Drugs that block tubular secretion, increase the concentration of diclofenac in plasma, thereby enhancing its efficacy and toxicity. Antibacterial drug of group hiiolona increase the risk of seizures.
Lansoprazole reduces gastric acidity, which can lead to a change in absorption of certain substances, such as ketoconazole bioavailability ampicillin esters and iron salts reduced. Bioavailability digoxin increased by approximately 10%. clinically insignificant for most patients. There may be interactions with drugs that are metabolized in the liver via CYP3A isozymes and CYP2C19. Thus, while the use of lansoprazole and theophylline (isozyme is involved in the metabolism of CYP3A) indicated a moderate increase in the clearance of theophylline (10%). It is unlikely that this interaction is of clinical significance. However, in some patients, to achieve clinically effective concentrations in the blood of lansoprazole require additional titration of the dose of theophylline at the beginning and at the end of therapy laisoprazolom.

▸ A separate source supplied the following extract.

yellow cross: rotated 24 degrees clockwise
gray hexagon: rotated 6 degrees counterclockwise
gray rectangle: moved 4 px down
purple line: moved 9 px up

Lansoprazole has no clinically significant interaction with phenazone, diazepam, ibuirofenom. fenigoinom, ipdometatsinom, clarithromycin, prednisolone, propranolo.tom, terfenadine or warfarin.
Lansoprazole can stimulate the secretion of theophylline (10%), but this effect is not clinically significant.
Since the interaction with fenigoinom, teofil.tinom or warfarin can be significant in some patients, at risk, should be taken with caution.
Sucralfate and antacids can reduce the absorption of lansoprazole. Since the reaction is not clinically significant, patients may receive sucralfate or antacids for at least 30 minutes before receiving lansoprazole or after 1 hour.
TERMS OF RELEASE FROM PHARMACY
TERMS AND CONDITIONS OF STORAGE
At a temperature of no higher than 25 В° C. in its original packaging. Keep out of the reach of children. Shelf life - 2 years.